← Corpus / content-farm / exploration

Using APIs to Ingest More Data

Beyond OpenGraph.io — what Jina.ai already gives us (we pay for it), what other fetching services do, and a rough sketch of how a portfolio-company site crawler would actually work.

Path
explorations/Using-APIs-to-Ingest-More-Data.md
Authors
Michael Staton
Augmented with
Claude Code on Claude Opus 4.7 (1M context)
Tags
Exploration · API-Integrations · Jina · Crawling · Portfolio-Companies

What we can do with Jina.ai

The Jina account is already paid for, so anything below is incremental cost only on token/request usage.

  • Reader (r.jina.ai/<url>) — fetch any URL as clean LLM-ready markdown with title / description / content. Handles JS-rendered pages via headless browser. JSON mode (Accept: application/json) returns { title, description, content, links }.
  • Search (s.jina.ai/<query>) — search API that returns the full text of top results, not snippets. Useful for “what does X say about Y” questions.
  • DeepSearch — agentic multi-hop crawl that keeps refining until it has enough info. Expensive but thorough; right tool for “research this thing for me.”
  • Embeddings + Reranker — semantic similarity and result re-ranking. Useful if we build a portfolio-company knowledge base and want “find companies similar to this thesis.”
  • Segmenter / Classifier — chunk long content semantically, zero-shot label pages (e.g. “is this an /about page?”).

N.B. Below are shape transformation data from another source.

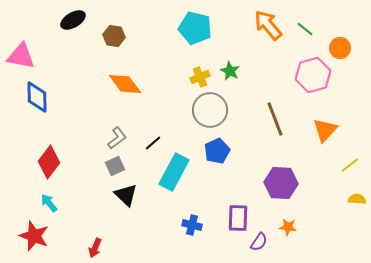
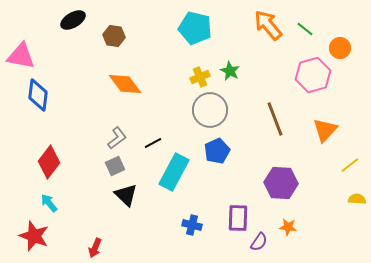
blue diamond: moved 1 px right, 2 px up; rotated 8 degrees clockwise
black line: rotated 12 degrees clockwise
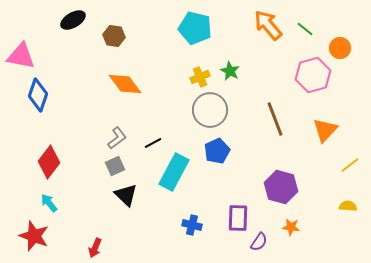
blue diamond: rotated 12 degrees clockwise
purple hexagon: moved 4 px down; rotated 12 degrees clockwise
yellow semicircle: moved 9 px left, 7 px down
orange star: moved 3 px right
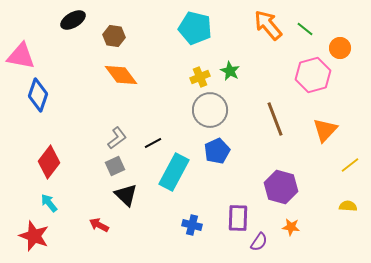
orange diamond: moved 4 px left, 9 px up
red arrow: moved 4 px right, 23 px up; rotated 96 degrees clockwise
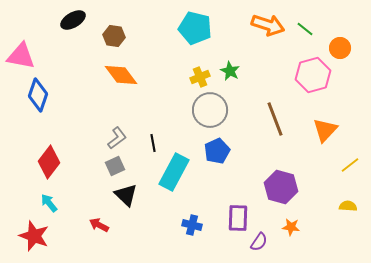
orange arrow: rotated 148 degrees clockwise
black line: rotated 72 degrees counterclockwise
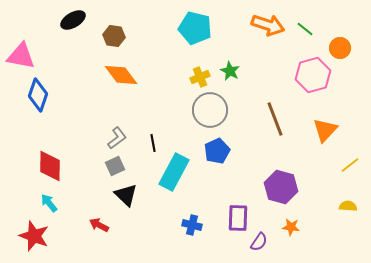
red diamond: moved 1 px right, 4 px down; rotated 36 degrees counterclockwise
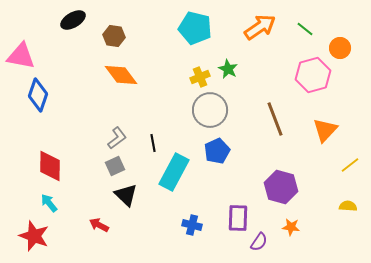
orange arrow: moved 8 px left, 2 px down; rotated 52 degrees counterclockwise
green star: moved 2 px left, 2 px up
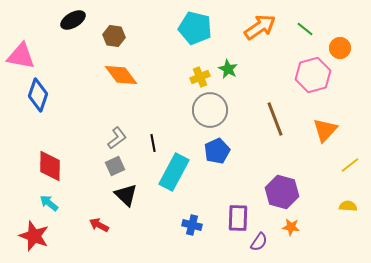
purple hexagon: moved 1 px right, 5 px down
cyan arrow: rotated 12 degrees counterclockwise
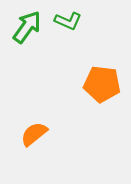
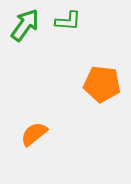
green L-shape: rotated 20 degrees counterclockwise
green arrow: moved 2 px left, 2 px up
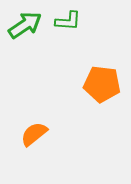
green arrow: rotated 20 degrees clockwise
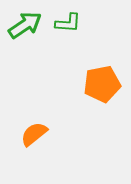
green L-shape: moved 2 px down
orange pentagon: rotated 18 degrees counterclockwise
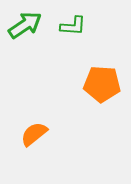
green L-shape: moved 5 px right, 3 px down
orange pentagon: rotated 15 degrees clockwise
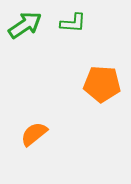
green L-shape: moved 3 px up
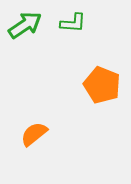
orange pentagon: moved 1 px down; rotated 18 degrees clockwise
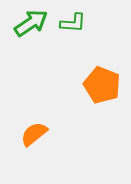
green arrow: moved 6 px right, 2 px up
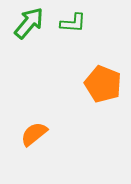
green arrow: moved 2 px left; rotated 16 degrees counterclockwise
orange pentagon: moved 1 px right, 1 px up
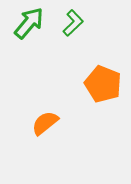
green L-shape: rotated 48 degrees counterclockwise
orange semicircle: moved 11 px right, 11 px up
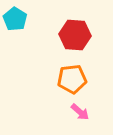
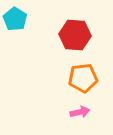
orange pentagon: moved 11 px right, 1 px up
pink arrow: rotated 54 degrees counterclockwise
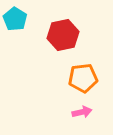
red hexagon: moved 12 px left; rotated 16 degrees counterclockwise
pink arrow: moved 2 px right
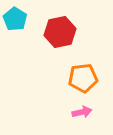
red hexagon: moved 3 px left, 3 px up
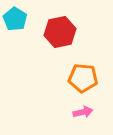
orange pentagon: rotated 12 degrees clockwise
pink arrow: moved 1 px right
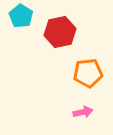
cyan pentagon: moved 6 px right, 3 px up
orange pentagon: moved 5 px right, 5 px up; rotated 12 degrees counterclockwise
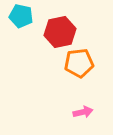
cyan pentagon: rotated 20 degrees counterclockwise
orange pentagon: moved 9 px left, 10 px up
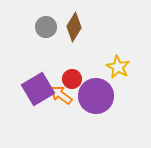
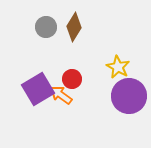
purple circle: moved 33 px right
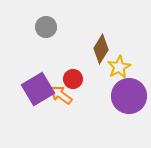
brown diamond: moved 27 px right, 22 px down
yellow star: moved 1 px right; rotated 15 degrees clockwise
red circle: moved 1 px right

Other fetching beyond Jina

  • Microlink — preview cards, free tier. Drop-in OpenGraph-style replacement.
  • Browserless / ScrapingBee — raw headless browser when we need DOM control or to interact with the page.
  • Firecrawl — purpose-built site crawler with sitemap walking and structured extraction baked in. Closest match to the portfolio-crawler dream.

How a portfolio-company crawler would work

Rough shape:

  1. Input: a list of company domains. Could live in an Obsidian folder as one file per company with a url: frontmatter field.
  2. Discovery pass: Jina Reader on the homepage in JSON mode → get markdown plus the outbound link list → filter to same-origin and prioritize /about, /team, /careers, /blog, /press.
  3. Fetch pass: Jina Reader on each prioritized page. 3–8 pages per company keeps cost bounded.
  4. Extract pass: feed concatenated markdown to Claude with a Zod schema — name, tagline, stage, founders, investors, last funding, customers, tech stack, recent news. Get back structured JSON.
  5. Persist: write back into the company’s Obsidian file as frontmatter plus a generated body section, with a last_crawled field. Re-run periodically; diff to surface changes.

Recommendation and tradeoff

For v1, build it as a separate plugin or command, not bolted onto Metafetch. It is a different shape: multi-page per target, LLM in the loop, longer-running. Metafetch stays single-page-OG-only.

The main tradeoff is cost predictability. We will want a per-company page budget (say ≤ 5 pages × ~2k tokens each), or the Jina + Claude bill becomes unpredictable on a 50-company portfolio. Firecrawl is worth a head-to-head comparison because it bundles crawl plus extract in one API and may end up cheaper per company than Reader plus Claude separately.

Open questions

  • Should the portfolio-company schema and command surface be sketched in detail (no code yet) before we commit to a build?
  • Firecrawl vs. Reader+Claude: pick one for v1, or run both on a small sample and compare cost and extraction quality?
  • Where do crawl results live — inside Obsidian as one file per company, or as a separate JSON store with Obsidian files as views over it?